Zur Begründung hat der 9. Senat ausgeführt: Würde im Eilverfahren zugunsten des Antragstellers entschieden, könnten die Folgen beim Umset­zen des Sterbewunsches nicht mehr rückgängig gemacht werden. Die hohen Anforderungen an eine solche Vorwegnahme der Hauptsache seien nicht erfüllt. Es lägen schon keine ausreichen­den Anhaltspunkte dafür vor, dass der Antragsteller sich frei für den Suizid entschie­den habe. Angesichts der betroffenen hochrangigen Rechtsgüter und zur Verhinde­rung von Missbrauch sei – auch ohne eine bisher nicht erfolgte gesetzliche Regelung – eine besonders sorgfältige Überprüfung des autonomen Willens zur Selbsttötung geboten. Ob dafür stets ein psychiatrisches Sachverständigengutachten erforderlich ist, hat der Senat offen gelassen. Eine zuverlässige und umfassende Prüfung, ob der Sterbewunsch unbe­einflusst von einer psychischen Erkrankung, ohne Einflussnahme von Dritten und nach einer sorgfältigen Abwägung des Für und Wider entstanden sei, sei jedenfalls anhand der lediglich eigenen Erklärungen des Antragstellers nicht mög­lich.

Außerdem sei derzeit nach den im letzten Jahr er­gangenen Entscheidungen des Bundesverfas­sungsgerichts völlig offen, ob und ggf. unter welchen Vo­raussetzungen ein Anspruch auf Zugang zu ei­nem tödlichen Betäubungsmittel ge­genüber dem Staat bestehe. Insoweit stellten sich schwierige Rechtsfragen, die nicht im Eilverfahren ge­klärt werden könnten. Dem Antragsteller sei es auch zuzumuten, auf eine Entschei­dung in der Hauptsache zu warten. Er leide zwar an einer schweren Erkrankung, be­findet sich aber deshalb nicht in einer extremen Notlage. Sein Krank­heitszustand sei nach seinem Vortrag nicht mit derart gravierenden körperlichen Leiden, insbesonde­re starken Schmerzen verbunden, die zu einem unerträglichen Leidensdruck führten und nicht ausreichend gelindert werden könnten. Außerdem habe sich nach der Ent­scheidung des Bundesverfassungsgerichts vom 10. Dezem­ber 2020 die Möglichkeit Suizidwilliger, ihren Wunsch nach einem selbstbestimmten Lebens­ende zu verwirk­lichen, infolge der Nichtigerklärung des Verbots der geschäftsmäßi­gen Beihilfe zur Selbsttötung (§ 217 StGB) wesentlich ver­bessert.
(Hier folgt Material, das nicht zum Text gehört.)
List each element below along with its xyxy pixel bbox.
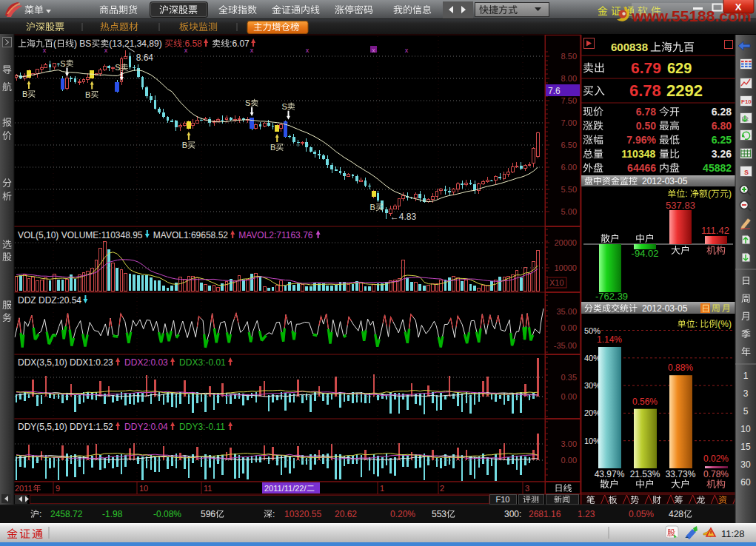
svg-text:3: 3: [525, 484, 529, 493]
svg-text:553: 553: [432, 509, 446, 519]
svg-text:(%): (%): [717, 319, 732, 329]
svg-text:0.56%: 0.56%: [632, 397, 658, 407]
svg-text:s: s: [744, 167, 749, 176]
svg-text:2: 2: [440, 484, 444, 493]
svg-text:7.00: 7.00: [561, 118, 577, 127]
svg-text:(: (: [708, 189, 711, 199]
svg-text:10000: 10000: [554, 263, 577, 272]
svg-text:2681.16: 2681.16: [529, 509, 561, 519]
svg-text:0.50: 0.50: [636, 120, 656, 132]
svg-text:B: B: [270, 143, 275, 152]
svg-text:2011/11/22/: 2011/11/22/: [264, 484, 307, 493]
svg-text:6.78: 6.78: [629, 81, 661, 100]
svg-text:43.97%: 43.97%: [595, 469, 625, 479]
svg-text:3: 3: [743, 388, 749, 399]
svg-text:5: 5: [743, 406, 749, 417]
svg-text:1: 1: [380, 484, 384, 493]
svg-text:45882: 45882: [703, 162, 732, 174]
svg-text:0.20%: 0.20%: [390, 509, 415, 519]
svg-text:x: x: [104, 47, 108, 54]
svg-text:F10: F10: [496, 495, 510, 504]
svg-text:←4.83: ←4.83: [390, 212, 417, 222]
svg-text:0.88%: 0.88%: [668, 363, 693, 373]
svg-text:www.55188.com: www.55188.com: [631, 7, 751, 24]
svg-text:DDY2:0.04: DDY2:0.04: [124, 422, 168, 432]
svg-text:11:28: 11:28: [721, 528, 745, 539]
svg-text:F10: F10: [741, 98, 752, 105]
svg-text:DDX(3,5,10) DDX1:0.23: DDX(3,5,10) DDX1:0.23: [18, 357, 113, 368]
svg-text:10: 10: [740, 424, 751, 434]
svg-text::: :: [695, 319, 698, 329]
svg-text:428: 428: [669, 509, 683, 519]
svg-text:S: S: [245, 98, 250, 107]
svg-text:VOL(5,10) VOLUME:110348.95: VOL(5,10) VOLUME:110348.95: [18, 230, 143, 240]
svg-text:8.50: 8.50: [561, 52, 577, 61]
svg-text:537.83: 537.83: [666, 200, 695, 211]
svg-text:7.50: 7.50: [561, 96, 577, 105]
svg-text:6.50: 6.50: [561, 141, 577, 149]
svg-text:S: S: [60, 59, 65, 68]
svg-text:21.53%: 21.53%: [630, 469, 660, 479]
svg-text:-0.08%: -0.08%: [153, 509, 181, 519]
svg-text:15: 15: [740, 442, 751, 452]
svg-text:0.00: 0.00: [561, 323, 577, 332]
svg-text:600838: 600838: [611, 41, 648, 53]
svg-text::: :: [685, 189, 687, 199]
svg-text:x: x: [306, 47, 310, 54]
svg-text:5.00: 5.00: [561, 207, 577, 216]
svg-text:-1.98: -1.98: [102, 509, 123, 519]
svg-text:11: 11: [204, 484, 212, 493]
svg-text:2292: 2292: [666, 81, 703, 100]
svg-text:S: S: [281, 102, 287, 111]
svg-text:7.6: 7.6: [548, 86, 561, 96]
svg-text:6.78: 6.78: [636, 106, 656, 118]
svg-text:0.00: 0.00: [561, 392, 577, 401]
svg-text:DDY3:-0.11: DDY3:-0.11: [179, 422, 225, 432]
svg-text:2458.72: 2458.72: [50, 509, 83, 519]
svg-text:0.00: 0.00: [561, 456, 577, 465]
svg-text:6.79: 6.79: [631, 59, 661, 76]
svg-text:S: S: [115, 63, 120, 72]
svg-text:-35.00: -35.00: [554, 341, 577, 350]
svg-text:20%: 20%: [584, 408, 601, 417]
svg-text:0.35: 0.35: [561, 373, 577, 382]
svg-text:6.00: 6.00: [561, 163, 577, 172]
svg-text:0.78%: 0.78%: [703, 469, 729, 479]
svg-text::: :: [272, 509, 275, 519]
svg-text:X10: X10: [549, 278, 564, 287]
svg-text:B: B: [85, 90, 90, 99]
svg-text:DDY(5,5,10) DDY1:1.52: DDY(5,5,10) DDY1:1.52: [18, 422, 113, 432]
svg-text:8.64: 8.64: [136, 53, 154, 63]
svg-text:DDZ DDZ:20.54: DDZ DDZ:20.54: [18, 295, 81, 306]
svg-text:20.62: 20.62: [335, 509, 357, 519]
svg-text:30%: 30%: [584, 381, 601, 390]
svg-text:0.05%: 0.05%: [629, 509, 654, 519]
svg-text:35.00: 35.00: [557, 307, 578, 316]
svg-text:6.28: 6.28: [712, 106, 732, 118]
svg-text:2012-03-05: 2012-03-05: [642, 303, 688, 314]
svg-text:6.80: 6.80: [712, 120, 732, 132]
svg-text:0.02%: 0.02%: [703, 454, 729, 464]
svg-text:50%: 50%: [584, 326, 601, 335]
svg-text:5.50: 5.50: [561, 185, 577, 194]
svg-text:20000: 20000: [554, 238, 577, 247]
svg-text:8.00: 8.00: [561, 74, 577, 83]
svg-text:64466: 64466: [627, 162, 656, 174]
svg-text::6.58: :6.58: [182, 38, 202, 49]
svg-text:DDX2:0.03: DDX2:0.03: [124, 357, 168, 368]
svg-text:B: B: [370, 203, 375, 212]
svg-text:B: B: [22, 90, 27, 98]
svg-text:-762.39: -762.39: [595, 291, 628, 302]
svg-text:60: 60: [740, 477, 751, 488]
svg-text:-94.02: -94.02: [632, 248, 659, 259]
svg-text:30: 30: [740, 459, 751, 470]
svg-text:MAVOL2:71163.76: MAVOL2:71163.76: [238, 230, 313, 240]
svg-text:(: (: [53, 38, 56, 49]
svg-text:40%: 40%: [584, 354, 601, 363]
svg-text:1: 1: [743, 371, 749, 381]
svg-text:3.26: 3.26: [712, 148, 732, 160]
svg-text:10: 10: [139, 484, 148, 493]
svg-text::: :: [39, 509, 41, 519]
svg-text:9: 9: [56, 484, 60, 493]
svg-text:300:: 300:: [504, 509, 521, 519]
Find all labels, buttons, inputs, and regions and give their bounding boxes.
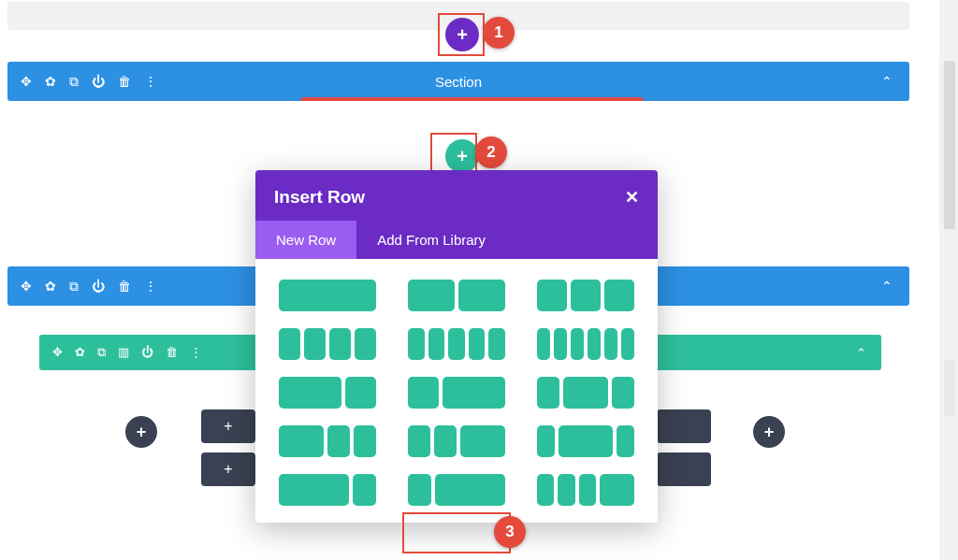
duplicate-icon[interactable]: ⧉	[97, 345, 106, 360]
power-icon[interactable]: ⏻	[141, 345, 153, 360]
layout-option-5[interactable]	[537, 328, 634, 360]
modal-close-button[interactable]: ✕	[625, 187, 639, 208]
layout-option-2[interactable]	[537, 280, 634, 311]
trash-icon[interactable]: 🗑	[118, 74, 131, 90]
duplicate-icon[interactable]: ⧉	[69, 74, 79, 90]
plus-icon: +	[457, 146, 468, 167]
gear-icon[interactable]: ✿	[45, 279, 56, 294]
scrollbar-thumb-2[interactable]	[944, 360, 955, 416]
plus-icon: +	[137, 423, 147, 442]
layout-option-11[interactable]	[537, 425, 634, 457]
layout-option-0[interactable]	[279, 280, 376, 311]
tab-add-from-library[interactable]: Add From Library	[356, 221, 506, 259]
power-icon[interactable]: ⏻	[92, 74, 105, 90]
layout-option-8[interactable]	[537, 377, 634, 409]
layout-option-9[interactable]	[279, 425, 376, 457]
module-pill-3[interactable]	[657, 409, 711, 443]
plus-icon: +	[457, 24, 468, 46]
move-icon[interactable]: ✥	[21, 74, 32, 90]
add-row-button[interactable]: +	[445, 139, 479, 173]
add-section-button[interactable]: +	[445, 18, 479, 51]
gear-icon[interactable]: ✿	[45, 74, 56, 90]
scrollbar[interactable]	[939, 0, 958, 560]
trash-icon[interactable]: 🗑	[166, 345, 178, 360]
columns-icon[interactable]: ▥	[118, 345, 129, 360]
module-pill-2[interactable]: +	[201, 452, 255, 486]
layout-option-3[interactable]	[279, 328, 376, 360]
section-collapse-caret[interactable]: ⌃	[881, 279, 893, 294]
section-underline	[301, 97, 643, 101]
more-icon[interactable]: ⋮	[190, 345, 202, 360]
scrollbar-thumb[interactable]	[944, 61, 955, 229]
move-icon[interactable]: ✥	[21, 279, 32, 294]
trash-icon[interactable]: 🗑	[118, 279, 131, 294]
section-collapse-caret[interactable]: ⌃	[881, 74, 893, 89]
layout-option-1[interactable]	[408, 280, 505, 311]
add-module-left[interactable]: +	[125, 416, 157, 448]
section-bar[interactable]: ✥ ✿ ⧉ ⏻ 🗑 ⋮ Section ⌃	[7, 62, 909, 101]
module-pill-4[interactable]	[657, 452, 711, 486]
plus-icon: +	[764, 423, 775, 442]
layout-option-4[interactable]	[408, 328, 505, 360]
more-icon[interactable]: ⋮	[144, 74, 157, 90]
duplicate-icon[interactable]: ⧉	[69, 279, 79, 294]
insert-row-modal: Insert Row ✕ New Row Add From Library	[255, 170, 658, 523]
layout-option-7[interactable]	[408, 377, 505, 409]
module-pill-1[interactable]: +	[201, 409, 255, 443]
add-module-right[interactable]: +	[753, 416, 785, 448]
power-icon[interactable]: ⏻	[92, 279, 105, 294]
layout-option-6[interactable]	[279, 377, 376, 409]
modal-title: Insert Row	[274, 187, 365, 208]
layout-option-12[interactable]	[279, 474, 376, 506]
layout-option-14[interactable]	[537, 474, 634, 506]
gear-icon[interactable]: ✿	[75, 345, 85, 360]
layout-option-10[interactable]	[408, 425, 505, 457]
layout-grid	[255, 259, 658, 523]
row-collapse-caret[interactable]: ⌃	[856, 346, 866, 360]
layout-option-13[interactable]	[408, 474, 505, 506]
move-icon[interactable]: ✥	[52, 345, 63, 360]
more-icon[interactable]: ⋮	[144, 279, 157, 294]
tab-new-row[interactable]: New Row	[255, 221, 356, 259]
callout-2: 2	[475, 136, 507, 168]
Suizidwilligen ist es danach vorerst zumutbar, nach Alternativen, also nach medizinisch kundigen Suizidbei­helfern und verschreibungswilligen und -berechtigten Personen, zu suchen.

Der Beschluss ist unanfechtbar.

Aktenzeichen: 9 B 50/21 (I. Instanz: VG Köln 7 L 1054/20)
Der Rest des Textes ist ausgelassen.